И Касьянов видел, что барышня, которая ему так понравилась, заинтересовалась их разговором и тоже ждала от проводницы ответа.
Проходили затем по какому-то узенькому, темному коридору, в котором нужно было спускаться по обвалившимся ступеням и в темноте можно было оступиться. Дамы замешкались и отстали. Касьянов подошел к ним, подав каждой из них руку, свел их со ступеней. И оттого, что они держались за его руку, она стала тоже пахнуть духами. Потом вышли в большие залы с остатками средневековой мебели, прошли опять через двор и тем закончили осмотр замка.
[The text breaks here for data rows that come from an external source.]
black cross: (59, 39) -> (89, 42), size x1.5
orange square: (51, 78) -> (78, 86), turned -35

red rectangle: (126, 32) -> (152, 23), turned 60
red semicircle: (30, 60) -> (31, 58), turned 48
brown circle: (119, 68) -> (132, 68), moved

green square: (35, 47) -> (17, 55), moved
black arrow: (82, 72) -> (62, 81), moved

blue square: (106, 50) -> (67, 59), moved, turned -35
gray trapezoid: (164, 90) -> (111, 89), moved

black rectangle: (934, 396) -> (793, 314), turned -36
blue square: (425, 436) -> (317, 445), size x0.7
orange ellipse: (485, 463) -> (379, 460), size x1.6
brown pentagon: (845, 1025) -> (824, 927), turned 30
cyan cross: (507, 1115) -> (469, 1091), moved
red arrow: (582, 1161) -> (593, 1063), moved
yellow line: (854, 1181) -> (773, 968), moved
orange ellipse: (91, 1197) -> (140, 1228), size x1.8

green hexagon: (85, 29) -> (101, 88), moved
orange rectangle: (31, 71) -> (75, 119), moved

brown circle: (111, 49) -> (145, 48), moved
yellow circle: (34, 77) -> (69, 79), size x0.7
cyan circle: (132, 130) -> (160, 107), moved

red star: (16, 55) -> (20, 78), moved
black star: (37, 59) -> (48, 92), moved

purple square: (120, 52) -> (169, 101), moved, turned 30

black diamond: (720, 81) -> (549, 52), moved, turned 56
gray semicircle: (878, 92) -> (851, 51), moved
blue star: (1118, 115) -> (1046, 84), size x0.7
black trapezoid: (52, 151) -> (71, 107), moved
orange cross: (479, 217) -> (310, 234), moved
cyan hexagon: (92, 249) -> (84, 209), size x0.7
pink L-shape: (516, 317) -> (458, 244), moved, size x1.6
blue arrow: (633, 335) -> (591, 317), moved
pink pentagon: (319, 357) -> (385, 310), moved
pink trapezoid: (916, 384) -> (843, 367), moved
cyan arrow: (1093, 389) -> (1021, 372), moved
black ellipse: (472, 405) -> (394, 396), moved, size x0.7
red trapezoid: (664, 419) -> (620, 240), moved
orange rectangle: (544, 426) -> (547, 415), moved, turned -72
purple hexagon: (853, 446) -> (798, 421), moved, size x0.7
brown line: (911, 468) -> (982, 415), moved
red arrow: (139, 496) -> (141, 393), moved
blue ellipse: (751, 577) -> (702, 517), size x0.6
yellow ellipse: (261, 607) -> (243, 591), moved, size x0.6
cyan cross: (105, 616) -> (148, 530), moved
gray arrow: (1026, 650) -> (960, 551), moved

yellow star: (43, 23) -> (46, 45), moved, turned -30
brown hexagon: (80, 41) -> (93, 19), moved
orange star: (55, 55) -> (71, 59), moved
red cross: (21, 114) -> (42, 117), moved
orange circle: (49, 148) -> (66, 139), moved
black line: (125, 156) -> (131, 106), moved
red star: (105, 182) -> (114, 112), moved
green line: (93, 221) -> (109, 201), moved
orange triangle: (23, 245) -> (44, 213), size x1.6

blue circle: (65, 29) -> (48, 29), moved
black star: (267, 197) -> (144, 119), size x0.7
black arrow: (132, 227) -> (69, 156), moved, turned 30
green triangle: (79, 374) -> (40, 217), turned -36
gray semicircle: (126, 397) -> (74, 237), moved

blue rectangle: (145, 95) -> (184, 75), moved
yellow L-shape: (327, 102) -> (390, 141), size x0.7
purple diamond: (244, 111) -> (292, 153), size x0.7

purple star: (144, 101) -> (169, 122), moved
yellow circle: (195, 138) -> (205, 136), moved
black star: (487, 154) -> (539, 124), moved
Садясь в экипаж, старшая барышня щелкнула своим фотографическим аппаратом, и все они укатили. Туристы стали расходиться в разные стороны, и Касьянов остался один.
Он спустился к самой воде озера и сел на камень. У его ног плескались волны, на него издалека смотрели Альпы, и на душе было тепло и хорошо. Так он просидел больше часа, ни о чем не думая и ничего не желая, и затем побрел пешком в Монтрё. И когда он сидел потом в Монтрё и ожидал парохода на Лозанну, мимо него вдруг прошли седая дама с черными бровями и та девушка, которая так его заинтересовала в Шильоне. Обе они были уже в других костюмах и куда-то спешили.
Касьянов в первую минуту не знал, как поступить, а затем отправился за ними. Они разговаривали по-английски и, не замечая, что он следует за ними, продолжали идти по набережной. Дойдя до большого магазина, они вошли в него. Он походил около этого магазина, но ему стало неловко, и он перешел к другому. Когда же он вернулся обратно, их уже не было.
Пришел пароход, он сел на него и к вечеру был уже в Лозанне.
Затем он продолжал свое путешествие и через два месяца уехал в Россию.
Перед ним снова потянулись чахлые леса, нескончаемые равнины и полуразвалившиеся деревни. После заграницы в России показалось ему еще серее, чем было прежде, и так вдруг захотелось, чтобы в эти убогие избы с их маленькими окнами проникло побольше света и чтобы эта просторная земля производила то, что ей завещано от бога! И вся эта великая страна представилась ему рабом, зарывшим в землю свой талант и не могущим откопать его и, как шильонский Бонивар, угрюмо, в полутьме ходящим на цепи все вокруг одного и того же безмолвного столба.
Усадьба Касьянова находилась в глуши, далеко от станции железной дороги, и на двадцать верст вокруг не было ни одного соседа, так как все они жили кто в Петербурге, кто в Москве. Возвратившись из-за границы, Касьянов попал прямо к самому разгару полевых работ, и в первое время ему некогда было скучать, он даже не замечал своего одиночества. Когда же в августе пошли дожди и стало рано вечереть, то часы начали казаться ему годами, и его снова потянуло к людям, в город или опять за границу.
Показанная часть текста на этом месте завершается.